Records drawn from a dataset
+++

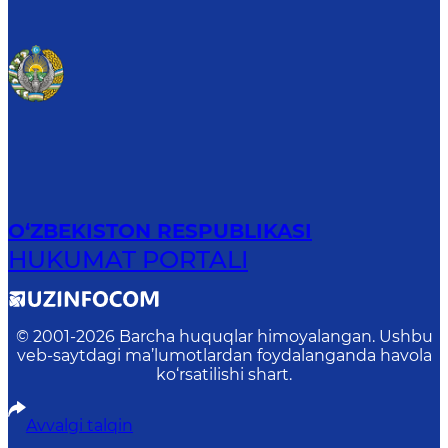
O‘ZBEKISTON RESPUBLIKASI
HUKUMAT PORTALI
© 2001-
2026
Barcha huquqlar himoyalangan. Ushbu
veb-saytdagi ma’lumotlardan foydalanganda havola
ko‘rsatilishi shart.
Avvalgi talqin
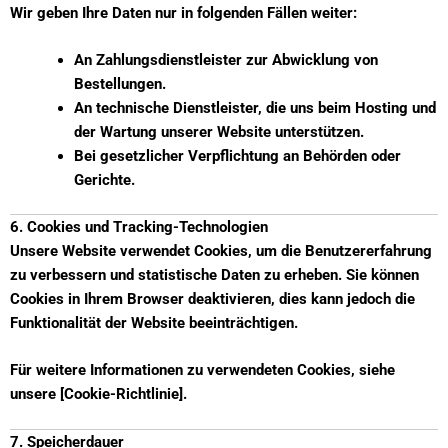
Wir geben Ihre Daten nur in folgenden Fällen weiter:
An Zahlungsdienstleister zur Abwicklung von
Bestellungen.
An technische Dienstleister, die uns beim Hosting und
der Wartung unserer Website unterstützen.
Bei gesetzlicher Verpflichtung an Behörden oder
Gerichte.
6. Cookies und Tracking-Technologien
Unsere Website verwendet Cookies, um die Benutzererfahrung
zu verbessern und statistische Daten zu erheben. Sie können
Cookies in Ihrem Browser deaktivieren, dies kann jedoch die
Funktionalität der Website beeinträchtigen.
Für weitere Informationen zu verwendeten Cookies, siehe
unsere [Cookie-Richtlinie].
7. Speicherdauer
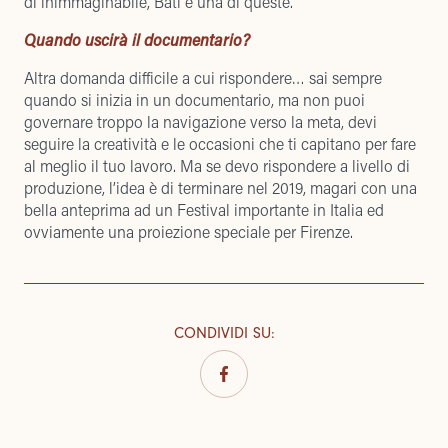
di inimmaginabile, Bati è una di queste.
Quando uscirà il documentario?
Altra domanda difficile a cui rispondere… sai sempre
quando si inizia in un documentario, ma non puoi
governare troppo la navigazione verso la meta, devi
seguire la creatività e le occasioni che ti capitano per fare
al meglio il tuo lavoro. Ma se devo rispondere a livello di
produzione, l’idea è di terminare nel 2019, magari con una
bella anteprima ad un Festival importante in Italia ed
ovviamente una proiezione speciale per Firenze.
CONDIVIDI SU
:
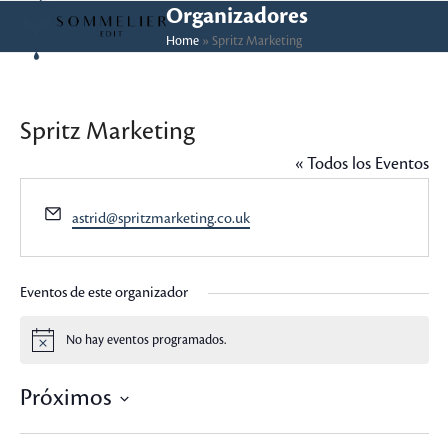
Skip
Open
Close
Organizadores
to
Home
»
Spritz Marketing
mobile
mobile
content
menu
menu
Spritz Marketing
« Todos los Eventos
Email
astrid@spritzmarketing.co.uk
Eventos de este organizador
No hay eventos programados.
Aviso
Próximos
Selecciona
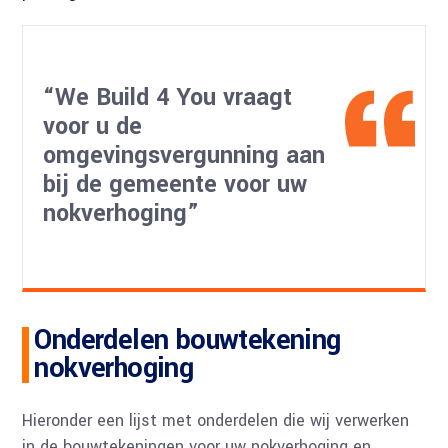
“We Build 4 You vraagt
voor u de
omgevingsvergunning aan
bij de gemeente voor uw
nokverhoging”
Onderdelen bouwtekening
nokverhoging
Hieronder een lijst met onderdelen die wij verwerken
in de bouwtekeningen voor uw nokverhoging en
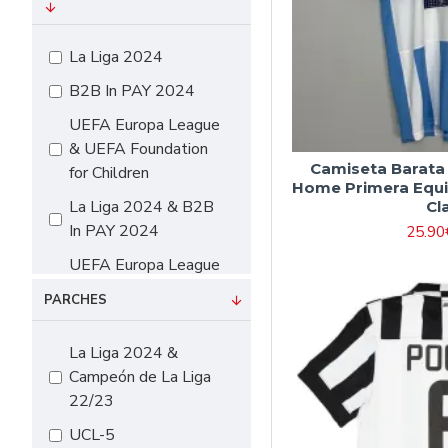
#16 90cm-105cm
#18 105cm-115cm
La Liga 2024
#20 115cm-125cm
B2B In PAY 2024
#22 125cm-135cm
UEFA Europa League
#24 135cm-145cm
& UEFA Foundation
Camiseta Barata
for Children
#26 145cm-155cm
Home Primera Equi
La Liga 2024 & B2B
Cl
#28 155cm-165cm
In PAY 2024
25.90
#10（115cm-
UEFA Europa League
125cm）
& UEFA Foundation
#12（125cm-
PARCHES
for Children & B2B In
135cm）
PAY 2024
La Liga 2024 &
#14（135cm-
Campeón de La Liga
145cm）
22/23
#16（145cm-
UCL-5
155cm）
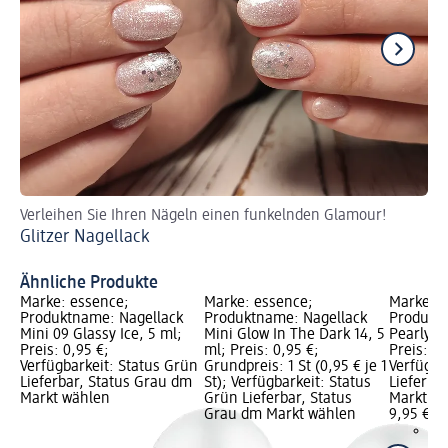
Verleihen Sie Ihren Nägeln einen funkelnden Glamour!
Je
Glitzer Nagellack
un
Be
Ähnliche Produkte
Marke: essence;
Marke: essence;
Marke: e
Produktname: Nagellack
Produktname: Nagellack
Produktn
Mini 09 Glassy Ice, 5 ml;
Mini Glow In The Dark 14, 5
Pearly W
Preis: 0,95 €;
ml; Preis: 0,95 €;
Preis: 9,
Verfügbarkeit: Status Grün
Grundpreis: 1 St (0,95 € je 1
Verfügba
Lieferbar, Status Grau dm
St); Verfügbarkeit: Status
Lieferba
Markt wählen
Grün Lieferbar, Status
Markt w
Grau dm Markt wählen
9,95 €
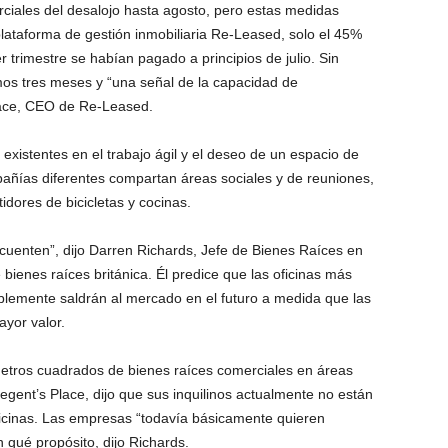
erciales del desalojo hasta agosto, pero estas medidas
ataforma de gestión inmobiliaria Re-Leased, solo el 45%
r trimestre se habían pagado a principios de julio. Sin
mos tres meses y “una señal de la capacidad de
llace, CEO de Re-Leased.
xistentes en el trabajo ágil y el deseo de un espacio de
mpañías diferentes compartan áreas sociales y de reuniones,
dores de bicicletas y cocinas.
cuenten”, dijo Darren Richards, Jefe de Bienes Raíces en
bienes raíces británica. Él predice que las oficinas más
lemente saldrán al mercado en el futuro a medida que las
yor valor.
metros cuadrados de bienes raíces comerciales en áreas
gent’s Place, dijo que sus inquilinos actualmente no están
icinas. Las empresas “todavía básicamente quieren
 qué propósito, dijo Richards.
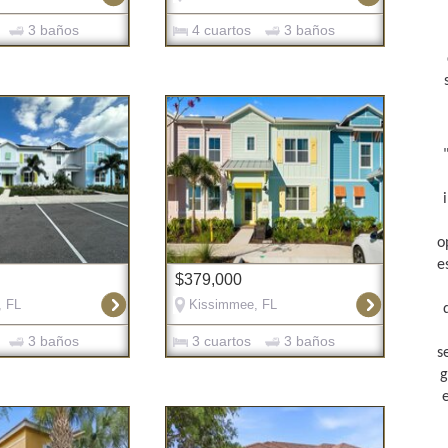
3 baños
4 cuartos
3 baños
o
e
$379,000
, FL
Kissimmee, FL
3 baños
3 cuartos
3 baños
s
g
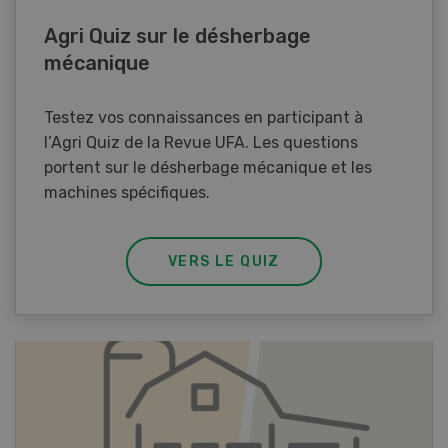
Agri Quiz sur le désherbage
mécanique
Testez vos connaissances en participant à
l’Agri Quiz de la Revue UFA. Les questions
portent sur le désherbage mécanique et les
machines spécifiques.
VERS LE QUIZ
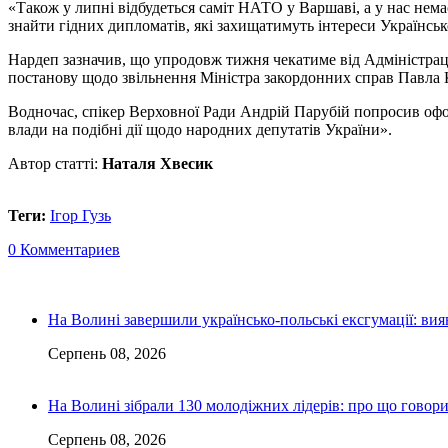
«Також у липні відбудеться саміт НАТО у Варшаві, а у нас нема
знайти гідних дипломатів, які захищатимуть інтереси Українсь
Нардеп зазначив, що упродовж тижня чекатиме від Адміністрац
постанову щодо звільнення Міністра закордонних справ Павла 
Водночас, спікер Верховної Ради Андрій Парубій попросив оформ
влади на подібні дії щодо народних депутатів України».
Автор статті:
Наталя Хвесик
Теги:
Ігор Гузь
0 Комментариев
На Волині завершили українсько-польські ексгумації: ви
Серпень 08, 2026
На Волині зібрали 130 молодіжних лідерів: про що говор
Серпень 08, 2026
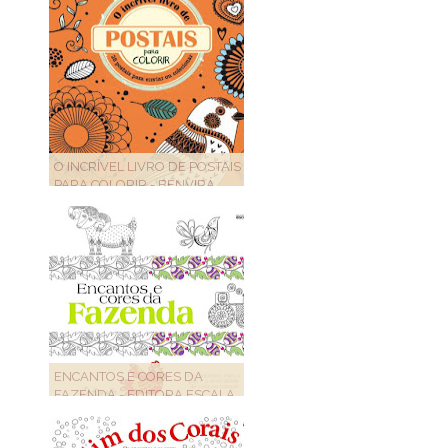
O INCRÍVEL LIVRO DE POSTAIS
PARA COLORIR - BENVIRÁ
ENCANTOS E CORES DA
FAZENDA - EDITORA ESCALA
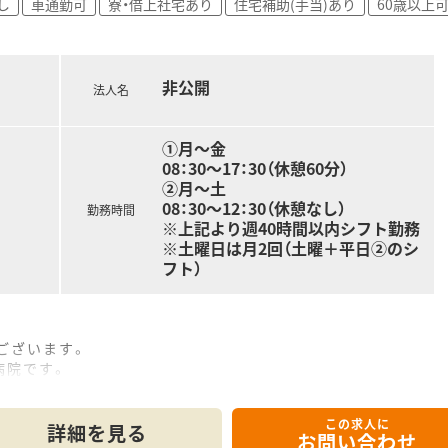
し
車通勤可
寮・借上社宅あり
住宅補助(手当)あり
60歳以上
いて、
これからも力をあわせ、
とを目指しております。
非公開
法人名
ヤ補助制度、
チケット、千代田公園内ジム利用 等
①月～金
08：30～17：30（休憩60分）
②月～土
トも充実させたい方
08：30～12：30（休憩なし）
方
勤務時間
※上記より週40時間以内シフト勤務
合わせくださいませ
※土曜日は月2回（土曜＋平日②のシ
フト）
ございます。
病院です。
。
ほとんどございません。
この求人に
詳細を見る
お問い合わせ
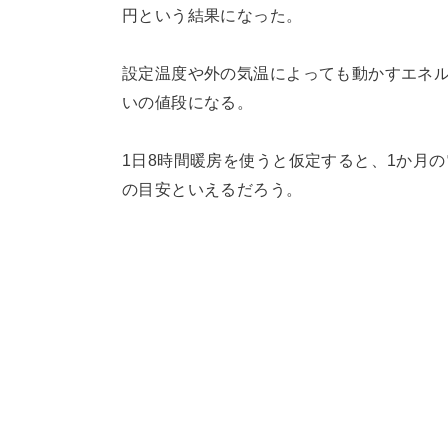
円という結果になった。
設定温度や外の気温によっても動かすエネ
いの値段になる。
1日8時間暖房を使うと仮定すると、1か月の
の目安といえるだろう。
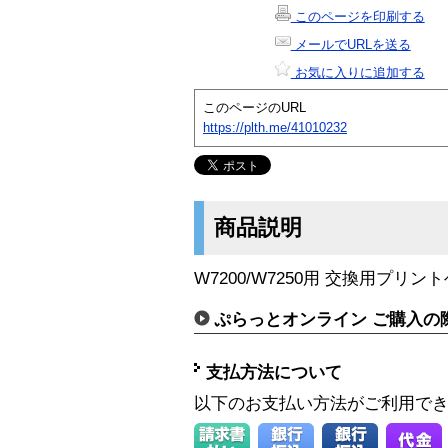
このページを印刷する
メールでURLを送る
お気に入りに追加する
このページのURL
https://plth.me/41010232
商品説明
W7200/W7250用 交換用プリ
ぷらっとオンライン ご購入の
支払方法について
以下のお支払い方法がご利用で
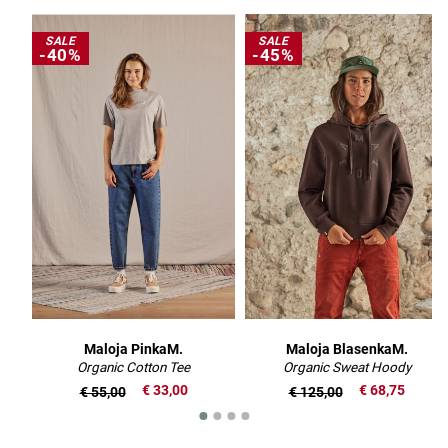
SALE
SALE
-40%
-45%
Maloja PinkaM.
Maloja BlasenkaM.
Organic Cotton Tee
Organic Sweat Hoody
€ 33,00
€ 68,75
€ 55,00
€ 125,00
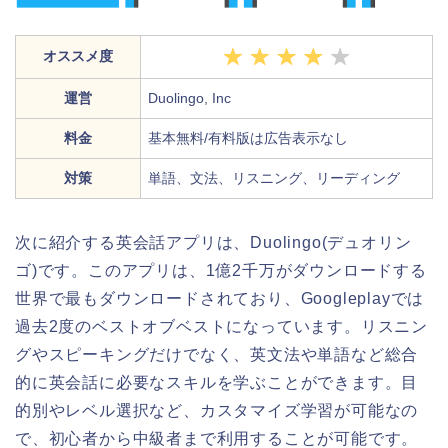
オススメ度
運営
Duolingo, Inc
料金
基本無料/有料版は広告表示なし
対策
単語、文法、リスニング、リーディング
次に紹介する英会話アプリは、Duolingo(デュオリン
ゴ)です。このアプリは、1億2千万がダウンロードする
世界で最もダウンロードされており、Googleplayでは
過去2度のベストオブベストになっています。リスニン
グやスピーキングだけでなく、英文法や単語など総合
的に英会話に必要なスキルを学ぶことができます。目
的別やレベル選択など、カスタマイズ学習が可能なの
で、初心者から中級者まで利用することが可能です。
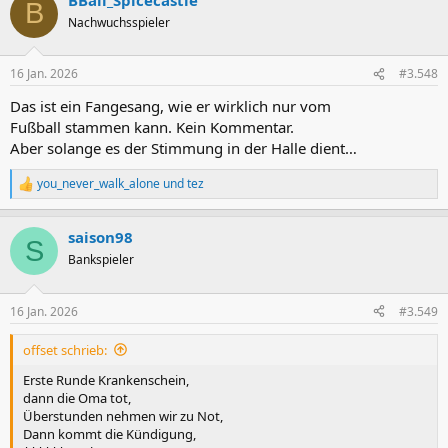
k
B
t
Nachwuchsspieler
i
o
n
16 Jan. 2026
#3.548
e
n
Das ist ein Fangesang, wie er wirklich nur vom
:
Fußball stammen kann. Kein Kommentar.
Aber solange es der Stimmung in der Halle dient…
you_never_walk_alone
und
tez
R
e
a
saison98
k
S
t
Bankspieler
i
o
n
16 Jan. 2026
#3.549
e
n
offset schrieb:
:
Erste Runde Krankenschein,
dann die Oma tot,
Überstunden nehmen wir zu Not,
Dann kommt die Kündigung,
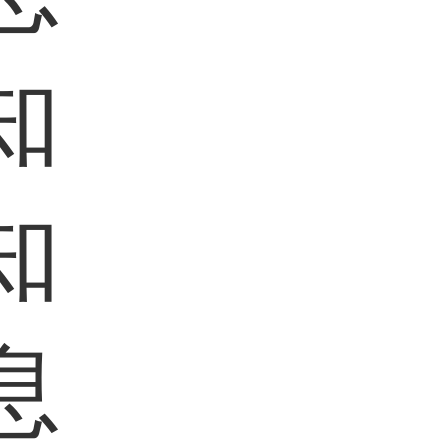
知
知
息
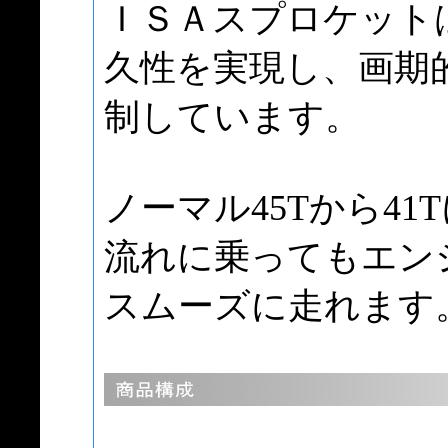
ＩＳＡスプロケット
久性を実現し、画期
制しています。
ノーマル45Tから4
流れに乗ってもエン
スムーズに走れます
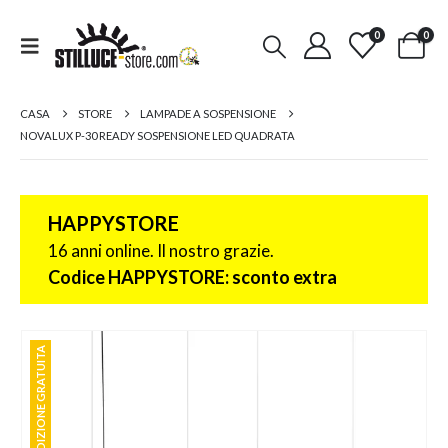
0
0
CASA
STORE
LAMPADE A SOSPENSIONE
NOVALUX P-30 READY SOSPENSIONE LED QUADRATA
HAPPYSTORE
16 anni online. Il nostro grazie.
Codice HAPPYSTORE: sconto extra
SPEDIZIONE GRATUITA
SPEDIZIONE GRATUITA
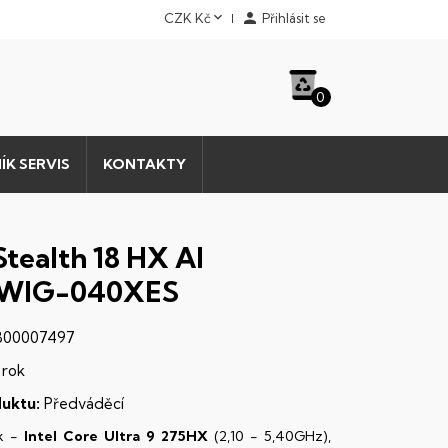


CZK Kč
Přihlásit se
0
ÍK SERVIS
KONTAKTY
Stealth 18 HX AI
WIG-040XES
00007497
 rok
uktu:
Předváděcí
k -
Intel Core Ultra 9 275HX
(2,10 - 5,40GHz),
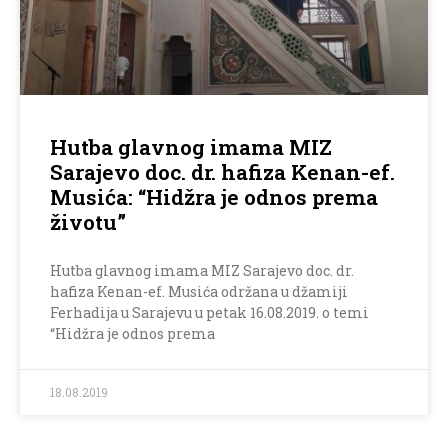
Hutba glavnog imama MIZ
Sarajevo doc. dr. hafiza Kenan-ef.
Musića: “Hidžra je odnos prema
životu”
Hutba glavnog imama MIZ Sarajevo doc. dr.
hafiza Kenan-ef. Musića održana u džamiji
Ferhadija u Sarajevu u petak 16.08.2019. o temi
“Hidžra je odnos prema
18.08.2019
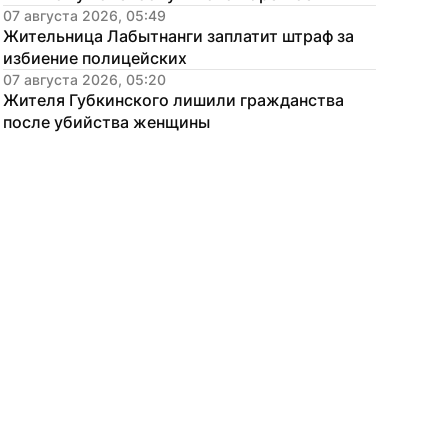
07 августа 2026, 05:49
Жительница Лабытнанги заплатит штраф за 
избиение полицейских
07 августа 2026, 05:20
Жителя Губкинского лишили гражданства 
после убийства женщины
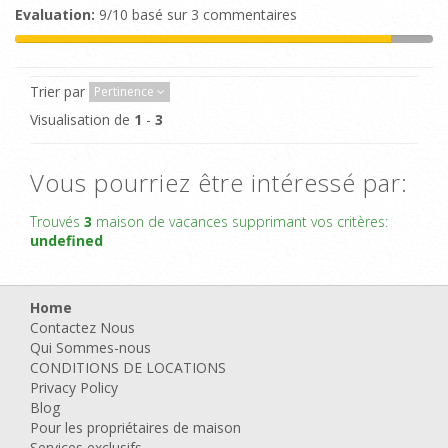
Evaluation:
9/10 basé sur 3 commentaires
Trier par
Pertinence
Visualisation de
1
-
3
Vous pourriez être intéressé par:
Trouvés
3
maison de vacances supprimant vos critères:
undefined
Home
Contactez Nous
Qui Sommes-nous
CONDITIONS DE LOCATIONS
Privacy Policy
Blog
Pour les propriétaires de maison
Services exclusifs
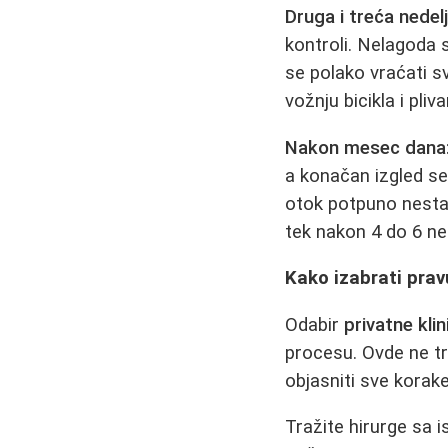
Druga i treća nedelj
kontroli. Nelagoda s
se polako vraćati sv
vožnju bicikla i pliva
Nakon mesec dana
a konačan izgled se
otok potpuno nestati
tek nakon 4 do 6 nede
Kako izabrati pravu
Odabir
privatne klin
procesu. Ovde ne tr
objasniti sve korake
Tražite hirurge sa 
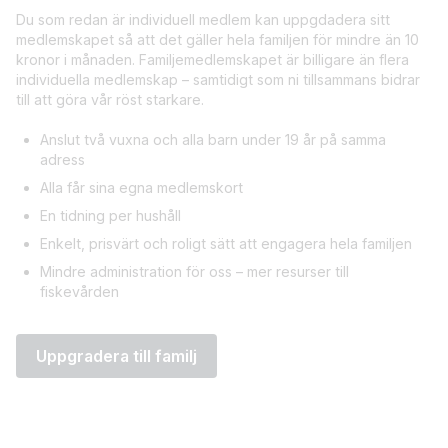
Du som redan är individuell medlem kan uppgdadera sitt
medlemskapet så att det gäller hela familjen för mindre än 10
kronor i månaden. Familjemedlemskapet är billigare än flera
individuella medlemskap – samtidigt som ni tillsammans bidrar
till att göra vår röst starkare.
Anslut två vuxna och alla barn under 19 år på samma
adress
Alla får sina egna medlemskort
En tidning per hushåll
Enkelt, prisvärt och roligt sätt att engagera hela familjen
Mindre administration för oss – mer resurser till
fiskevården
Uppgradera till familj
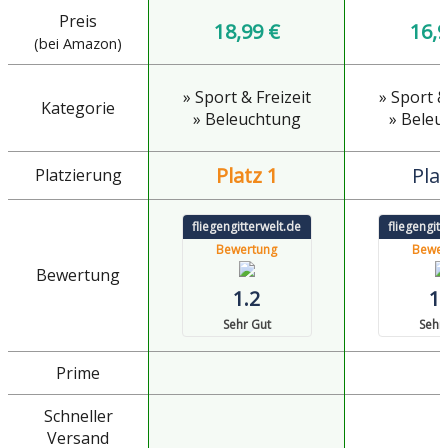
Preis
18,99 €
16,9
(bei Amazon)
» Sport & Freizeit
» Sport &
Kategorie
» Beleuchtung
» Beleu
Platz 1
Plat
Platzierung
fliegengitterwelt.de
fliegengitt
Bewertung
Bewer
Bewertung
1.2
1.
Sehr Gut
Sehr
Prime
Schneller
Versand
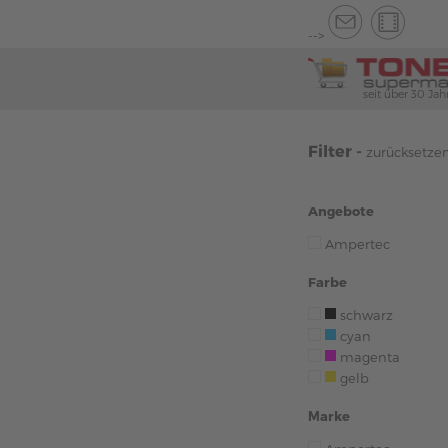
-->
seit über 30 Jah
Filter -
zurücksetze
Angebote
Ampertec
Farbe
schwarz
cyan
magenta
gelb
Marke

+++

Keep to the lines above from the line with "qué propósito, dijo Richards." to the line with "O INCRÍVEL LIVRO DE POSTAIS", and set down exactly those, inclusive, with nothing else and every picture left out.

- [Task result]
 qué propósito, dijo Richards.
3 baños
4 cuartos
3 baños
o
e
$379,000
, FL
Kissimmee, FL
3 baños
3 cuartos
3 baños
s
g
Agri Quiz sur le désherbage
mécanique
Testez vos connaissances en participant à
l’Agri Quiz de la Revue UFA. Les questions
portent sur le désherbage mécanique et les
machines spécifiques.
VERS LE QUIZ
«Також у липні відбудеться саміт НАТО у Варшаві, а у нас нема
знайти гідних дипломатів, які захищатимуть інтереси Українсь
Нардеп зазначив, що упродовж тижня чекатиме від Адміністрац
постанову щодо звільнення Міністра закордонних справ Павла 
Водночас, спікер Верховної Ради Андрій Парубій попросив оформ
влади на подібні дії щодо народних депутатів України».
Автор статті:
Наталя Хвесик
Теги:
Ігор Гузь
0 Комментариев
На Волині завершили українсько-польські ексгумації: ви
Серпень 08, 2026
На Волині зібрали 130 молодіжних лідерів: про що говор
Серпень 08, 2026
O INCRÍVEL LIVRO DE POSTAIS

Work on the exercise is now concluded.